PROBLEM DETAILS:
Work out how many lines in the records contain the word "anche", and give that number alone.

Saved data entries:

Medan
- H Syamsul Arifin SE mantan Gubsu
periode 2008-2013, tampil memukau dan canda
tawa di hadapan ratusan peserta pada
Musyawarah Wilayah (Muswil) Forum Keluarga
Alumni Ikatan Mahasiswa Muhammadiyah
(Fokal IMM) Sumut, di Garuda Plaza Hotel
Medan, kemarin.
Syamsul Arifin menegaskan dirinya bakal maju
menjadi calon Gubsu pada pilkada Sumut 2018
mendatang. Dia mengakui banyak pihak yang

---

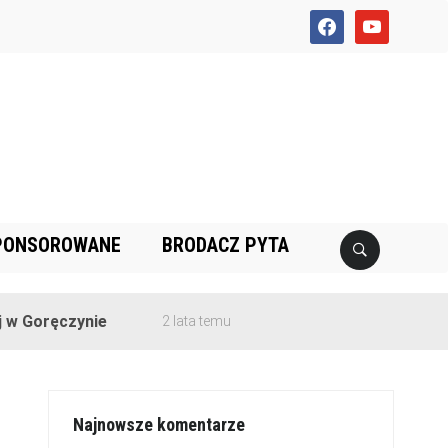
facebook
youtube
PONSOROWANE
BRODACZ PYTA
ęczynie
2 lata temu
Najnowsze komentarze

==

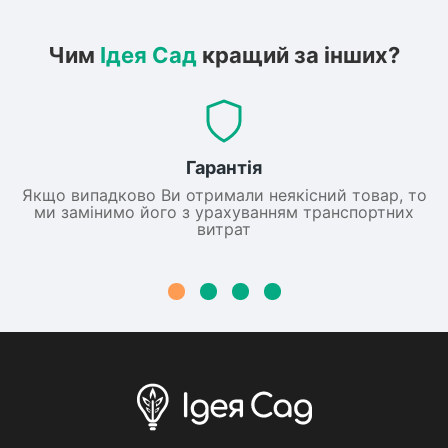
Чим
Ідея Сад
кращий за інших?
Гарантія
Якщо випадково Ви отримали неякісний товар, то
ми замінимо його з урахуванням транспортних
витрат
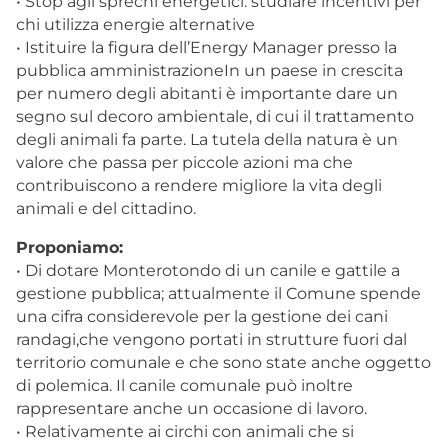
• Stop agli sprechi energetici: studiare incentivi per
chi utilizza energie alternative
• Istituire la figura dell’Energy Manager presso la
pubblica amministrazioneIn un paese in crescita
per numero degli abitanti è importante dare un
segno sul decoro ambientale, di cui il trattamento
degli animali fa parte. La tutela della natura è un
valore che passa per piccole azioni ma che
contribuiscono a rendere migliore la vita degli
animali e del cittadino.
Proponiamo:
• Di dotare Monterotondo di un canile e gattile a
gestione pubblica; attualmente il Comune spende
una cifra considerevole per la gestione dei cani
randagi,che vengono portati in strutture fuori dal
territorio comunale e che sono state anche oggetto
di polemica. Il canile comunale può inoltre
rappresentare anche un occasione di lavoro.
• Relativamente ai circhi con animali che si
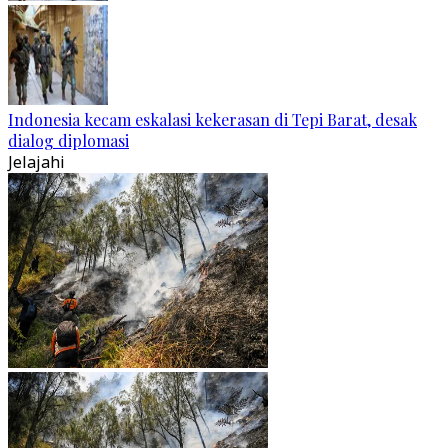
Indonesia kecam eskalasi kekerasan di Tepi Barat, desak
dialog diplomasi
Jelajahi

WORKED SOLUTION:
2